> **Record excerpts**:
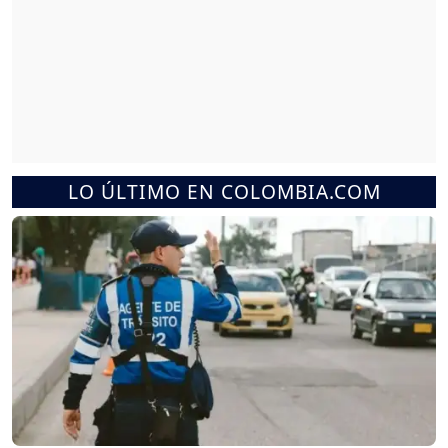
LO ÚLTIMO EN COLOMBIA.COM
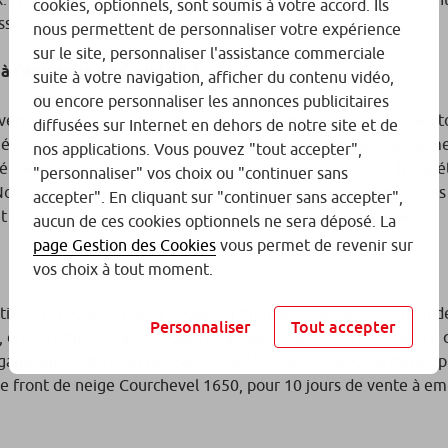
cookies, optionnels, sont soumis à votre accord. Ils
se sur les Trois Vallées, aux pieds des pistes.
nous permettent de personnaliser votre expérience
sur le site, personnaliser l'assistance commerciale
e liée à l’épidémie de Covid-19 ?
suite à votre navigation, afficher du contenu vidéo,
ou encore personnaliser les annonces publicitaires
ert le Roc Seven depuis trois mois et demi et nous avions eu t
diffusées sur Internet en dehors de notre site et de
, le 15 mars, nous nous sommes reposés en famille. Rapideme
nos applications. Vous pouvez "tout accepter",
é. Les hôtels et le restaurant d’altitude sont restés clos. Nous é
"personnaliser" vos choix ou "continuer sans
Nous avions tout préparé pour cette saison : le recrutement des
accepter". En cliquant sur "continuer sans accepter",
 puis… l’équipe de réservation a dû rembourser les arrhes.
aucun de ces cookies optionnels ne sera déposé. La
page Gestion des Cookies
vous permet de revenir sur
 vos établissements ?
vos choix à tout moment.
tives. A l’occasion de la Coupe du monde de ski alpin féminin 
Personnaliser
Tout accepter
 en décembre. J’ai proposé cet accueil pour les athlètes parce q
 engagé auprès du Club des Sports de Val Thorens pour le dével
r le front de neige Courchevel 1650, pour 10 jours de vente à e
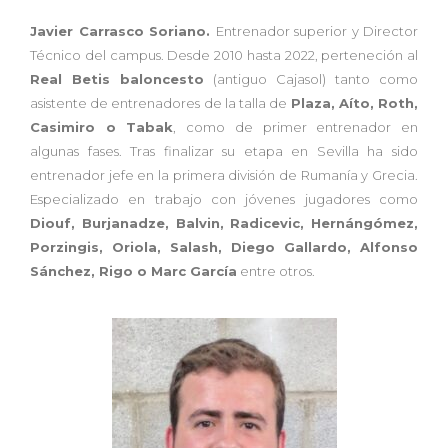
Javier Carrasco Soriano.
Entrenador superior y Director
Técnico del campus. Desde 2010 hasta 2022, perteneción al
Real Betis baloncesto
(antiguo Cajasol) tanto como
asistente de entrenadores de la talla de
Plaza, Aíto, Roth,
Casimiro o Tabak
, como de primer entrenador en
algunas fases. Tras finalizar su etapa en Sevilla ha sido
entrenador jefe en la primera división de Rumanía y Grecia.
Especializado en trabajo con jóvenes jugadores como
Diouf, Burjanadze, Balvin, Radicevic, Hernángómez,
Porzingis, Oriola, Salash, Diego Gallardo, Alfonso
Sánchez, Rigo o Marc García
entre otros.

> **What you need to do**: Go through the material above and count the lines that include "avions". Give the number alone.

> **Exercise result**: 2